**Record excerpts**

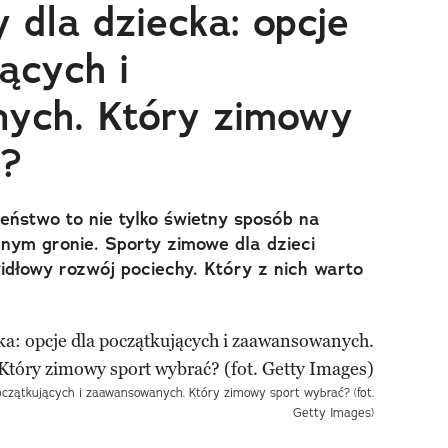
 dla dziecka: opcje
ących i
ych. Który zimowy
ć?
eństwo to nie tylko świetny sposób na
nym gronie. Sporty zimowe dla dzieci
idłowy rozwój pociechy. Który z nich warto
oczątkujących i zaawansowanych. Który zimowy sport wybrać? (fot.
Getty Images)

**Instructions for the task**
For each line of the material that includes the word "zimowy", make a copy.

**The answer**
ych. Który zimowy
oczątkujących i zaawansowanych. Który zimowy sport wybrać? (fot.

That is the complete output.